Taking stock-Through the journalist’s lens.

It’s been overwhelming, exhausting and consuming in equal proportions to cover the tech startup ecosystem in India over the past two years. I’ll take the liberty of assuming, a majority of you reading this blog post would be familiar with the frenetic and never-seen-before pace of activity that took place among startups, investors and everyone else involved in this current boom cycle.

As a journalist I may not have gone through the pressures of running a business or of taking investment decisions in a period which was fraught with wild exuberance. But, as someone covering this space and having an inside track, I felt the heat of keeping up with the pace at which things were evolving. This period also got the focus of many publications- offline and online- onto this sector bringing about competition among journalists on who gets what first. I’d first written about the media euphoria and boosterish coverage in January 2015, but the headiness only got amplified post that.

This year though has started on an extremely sombre note and one that made me write this post. I know it’s a little late in coming but it’s here!

Things have perceptibly and very evidently changed over the past five-six months. The media has been writing about that , too, in equal doses as when the times were exceptionally good. 
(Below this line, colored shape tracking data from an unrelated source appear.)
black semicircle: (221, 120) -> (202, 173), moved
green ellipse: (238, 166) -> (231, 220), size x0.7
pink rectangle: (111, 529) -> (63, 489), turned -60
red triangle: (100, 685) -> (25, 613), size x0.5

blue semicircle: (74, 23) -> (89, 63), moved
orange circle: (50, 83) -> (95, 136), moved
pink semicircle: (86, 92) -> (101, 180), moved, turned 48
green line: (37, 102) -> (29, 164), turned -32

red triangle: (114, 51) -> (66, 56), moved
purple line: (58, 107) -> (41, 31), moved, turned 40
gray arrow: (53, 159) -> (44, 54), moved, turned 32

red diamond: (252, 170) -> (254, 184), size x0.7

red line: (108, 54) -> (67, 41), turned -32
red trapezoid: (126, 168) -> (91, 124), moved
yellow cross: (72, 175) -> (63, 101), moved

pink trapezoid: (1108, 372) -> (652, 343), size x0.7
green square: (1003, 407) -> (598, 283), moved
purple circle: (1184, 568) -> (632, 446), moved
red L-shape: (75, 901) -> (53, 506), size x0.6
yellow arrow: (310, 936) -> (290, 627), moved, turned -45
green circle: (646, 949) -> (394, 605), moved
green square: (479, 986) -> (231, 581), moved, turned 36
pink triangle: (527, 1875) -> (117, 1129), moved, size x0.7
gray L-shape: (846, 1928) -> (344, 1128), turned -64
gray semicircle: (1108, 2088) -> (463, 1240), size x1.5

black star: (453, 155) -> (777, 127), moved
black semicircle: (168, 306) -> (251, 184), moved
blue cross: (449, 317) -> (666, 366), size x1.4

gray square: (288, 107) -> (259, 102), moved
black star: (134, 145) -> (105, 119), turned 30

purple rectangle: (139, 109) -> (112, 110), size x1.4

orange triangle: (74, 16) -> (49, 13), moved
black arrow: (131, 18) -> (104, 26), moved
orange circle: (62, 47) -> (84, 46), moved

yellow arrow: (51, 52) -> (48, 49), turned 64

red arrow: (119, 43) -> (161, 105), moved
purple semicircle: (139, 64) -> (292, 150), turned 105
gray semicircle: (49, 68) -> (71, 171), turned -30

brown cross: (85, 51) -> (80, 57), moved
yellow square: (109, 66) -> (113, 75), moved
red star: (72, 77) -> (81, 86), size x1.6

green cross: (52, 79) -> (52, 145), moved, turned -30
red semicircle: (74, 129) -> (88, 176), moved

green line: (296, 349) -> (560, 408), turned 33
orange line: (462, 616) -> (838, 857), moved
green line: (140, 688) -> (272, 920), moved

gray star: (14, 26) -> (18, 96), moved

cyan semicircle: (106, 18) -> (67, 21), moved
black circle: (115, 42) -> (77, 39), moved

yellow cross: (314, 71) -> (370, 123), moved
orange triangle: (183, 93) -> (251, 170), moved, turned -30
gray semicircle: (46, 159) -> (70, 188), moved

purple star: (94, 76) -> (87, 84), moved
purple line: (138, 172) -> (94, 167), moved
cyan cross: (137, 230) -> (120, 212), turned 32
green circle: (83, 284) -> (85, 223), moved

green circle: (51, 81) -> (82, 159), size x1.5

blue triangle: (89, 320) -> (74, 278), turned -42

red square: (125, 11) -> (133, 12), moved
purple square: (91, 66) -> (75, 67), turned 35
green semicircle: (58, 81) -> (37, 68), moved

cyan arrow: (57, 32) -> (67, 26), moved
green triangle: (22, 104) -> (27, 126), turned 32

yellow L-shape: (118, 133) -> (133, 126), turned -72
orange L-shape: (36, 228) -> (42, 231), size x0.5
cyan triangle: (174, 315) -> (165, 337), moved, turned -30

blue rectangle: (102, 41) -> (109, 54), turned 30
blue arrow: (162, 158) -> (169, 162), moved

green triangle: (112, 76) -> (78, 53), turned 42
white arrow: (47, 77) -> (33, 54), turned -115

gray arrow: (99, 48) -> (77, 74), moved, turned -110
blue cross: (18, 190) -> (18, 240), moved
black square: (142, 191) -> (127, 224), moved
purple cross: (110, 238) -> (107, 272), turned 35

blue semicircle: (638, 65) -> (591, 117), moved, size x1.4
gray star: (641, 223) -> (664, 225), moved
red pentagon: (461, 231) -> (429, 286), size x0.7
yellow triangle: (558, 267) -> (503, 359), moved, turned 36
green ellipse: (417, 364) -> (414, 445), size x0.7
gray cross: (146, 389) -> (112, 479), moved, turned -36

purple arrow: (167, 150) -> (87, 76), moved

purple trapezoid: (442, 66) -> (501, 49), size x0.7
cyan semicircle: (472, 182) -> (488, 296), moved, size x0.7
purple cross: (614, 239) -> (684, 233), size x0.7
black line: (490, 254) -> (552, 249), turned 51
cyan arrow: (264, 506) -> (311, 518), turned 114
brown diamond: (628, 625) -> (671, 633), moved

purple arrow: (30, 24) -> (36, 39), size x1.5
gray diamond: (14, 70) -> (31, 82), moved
But beyond the skittishness there’s a big shift that’s happening. IMO, the most important change from the peak of the go go times to the situation that we are in today has been the way entrepreneurs talk to me now. Some of them are in the midst of their toughest test, trying to wade through a period which they never saw coming. Many of them may not be able to survive this phase but they would have learnt a huge lesson and will hopefully comeback with an ever better business which will be far more efficient and sail through the storm. I can already see acceptance among the smart founders. Some of them are admitting that they got carried away. 

They are taking the right strides in the right direction, after having gone astray, they say. I don’t want to point to who was responsible for these egregious mistakes. Bill Gurley’s post from a few days back encapsulates very elaborately on that topic.

I can only tell you from knowing about the goings-on in the ecosystem that some of the founders are in this not-so-envious place where they are shuttering operations, laying off employees and have literally hit the brick wall, because they had no one to guide them on what was the right way to steer a business. They were only guided to grow and grow faster. This applies to not all founders, though. I hope as I write this post, they are surrounded by people who can tell them that even if their chips are down, no one is judging their calibre to bounce back successfully.

In the meantime, as a journalist I want to tell  founders, investors & all and sundry, that I don’t derive pleasure in writing about the bad times. But just the way we covered the euphoria, we are in the business of disseminating news which is not as good, too.

Being transparent serves us all good especially now. Just the other day I was with a founder who told me unabashedly how difficult it was to raise money and that it took him over eight months to do so. Like Gurley said in his post, don’t bother too much about the wrong things– image/ego/perceptions. Ultimately, all of this is not what gets you success, it will be what you make of your company.

Good luck, everyone. And let’s all be honest.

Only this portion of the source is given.